**Provided data:**
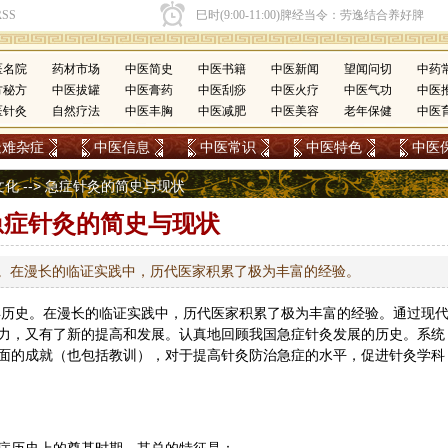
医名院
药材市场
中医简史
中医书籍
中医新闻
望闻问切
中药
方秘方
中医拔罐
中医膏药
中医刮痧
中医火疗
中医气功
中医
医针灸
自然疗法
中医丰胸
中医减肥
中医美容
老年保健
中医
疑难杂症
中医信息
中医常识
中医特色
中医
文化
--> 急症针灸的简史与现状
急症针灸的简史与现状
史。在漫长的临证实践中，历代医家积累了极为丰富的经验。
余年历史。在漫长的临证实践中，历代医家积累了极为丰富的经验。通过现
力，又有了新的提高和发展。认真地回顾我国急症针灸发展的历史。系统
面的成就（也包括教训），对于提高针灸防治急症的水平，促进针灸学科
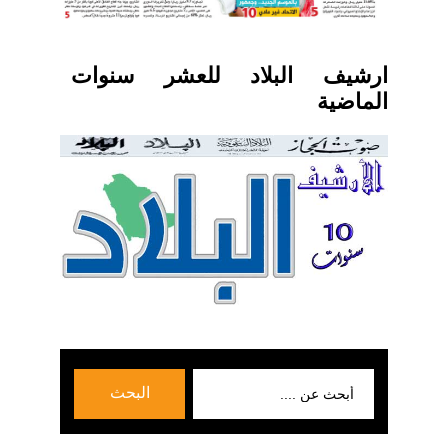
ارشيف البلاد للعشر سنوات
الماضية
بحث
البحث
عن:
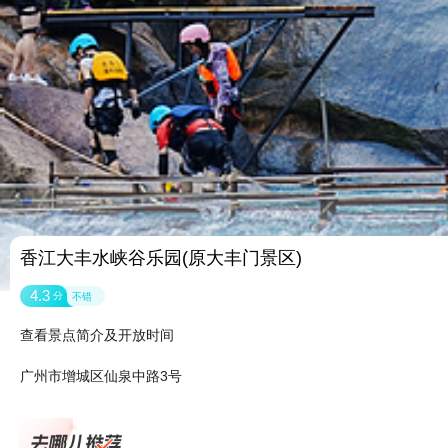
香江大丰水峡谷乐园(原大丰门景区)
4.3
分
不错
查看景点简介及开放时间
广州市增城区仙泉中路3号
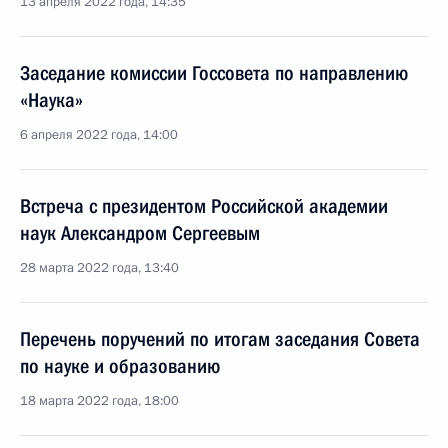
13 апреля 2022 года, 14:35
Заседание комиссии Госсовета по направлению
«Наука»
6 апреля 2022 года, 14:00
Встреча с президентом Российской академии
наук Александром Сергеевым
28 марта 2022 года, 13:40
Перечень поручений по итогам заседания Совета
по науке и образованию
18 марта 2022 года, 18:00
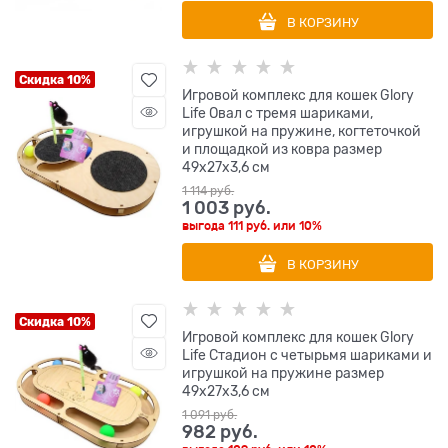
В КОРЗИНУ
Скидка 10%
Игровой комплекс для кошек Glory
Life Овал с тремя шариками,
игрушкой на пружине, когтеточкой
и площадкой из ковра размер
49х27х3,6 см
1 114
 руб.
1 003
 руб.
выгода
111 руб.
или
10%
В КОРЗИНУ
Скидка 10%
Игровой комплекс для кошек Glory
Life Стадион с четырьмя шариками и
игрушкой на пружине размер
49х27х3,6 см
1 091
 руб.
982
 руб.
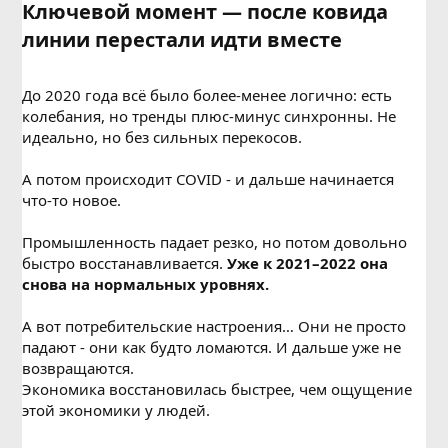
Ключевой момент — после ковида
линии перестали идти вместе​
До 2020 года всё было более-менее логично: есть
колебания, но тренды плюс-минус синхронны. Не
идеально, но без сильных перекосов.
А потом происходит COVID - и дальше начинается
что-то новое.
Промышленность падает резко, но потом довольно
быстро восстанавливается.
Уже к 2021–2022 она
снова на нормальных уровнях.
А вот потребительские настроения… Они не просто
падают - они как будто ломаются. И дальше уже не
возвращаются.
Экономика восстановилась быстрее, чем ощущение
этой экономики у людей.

**Task brief:** Up to and including the line with "До 2020 года", repeat every line from the top of the entries exactly, but not the pictures.

**Written solution:**
医名院
药材市场
中医简史
中医书籍
中医新闻
望闻问切
中药
方秘方
中医拔罐
中医膏药
中医刮痧
中医火疗
中医气功
中医
医针灸
自然疗法
中医丰胸
中医减肥
中医美容
老年保健
中医
疑难杂症
中医信息
中医常识
中医特色
中医
文化
--> 急症针灸的简史与现状
急症针灸的简史与现状
史。在漫长的临证实践中，历代医家积累了极为丰富的经验。
余年历史。在漫长的临证实践中，历代医家积累了极为丰富的经验。通过现
力，又有了新的提高和发展。认真地回顾我国急症针灸发展的历史。系统
面的成就（也包括教训），对于提高针灸防治急症的水平，促进针灸学科
ارشيف البلاد للعشر سنوات
الماضية
بحث
البحث
عن:
香江大丰水峡谷乐园(原大丰门景区)
4.3
分
不错
查看景点简介及开放时间
广州市增城区仙泉中路3号
13 апреля 2022 года, 14:35
Заседание комиссии Госсовета по направлению
«Наука»
6 апреля 2022 года, 14:00
Встреча с президентом Российской академии
наук Александром Сергеевым
28 марта 2022 года, 13:40
Перечень поручений по итогам заседания Совета
по науке и образованию
18 марта 2022 года, 18:00
В КОРЗИНУ
Скидка 10%
Игровой комплекс для кошек Glory
Life Овал с тремя шариками,
игрушкой на пружине, когтеточкой
и площадкой из ковра размер
49х27х3,6 см
1 114
 руб.
1 003
 руб.
выгода
111 руб.
или
10%
В КОРЗИНУ
Скидка 10%
Игровой комплекс для кошек Glory
Life Стадион с четырьмя шариками и
игрушкой на пружине размер
49х27х3,6 см
1 091
 руб.
982
 руб.
Ключевой момент — после ковида
линии перестали идти вместе​
До 2020 года всё было более-менее логично: есть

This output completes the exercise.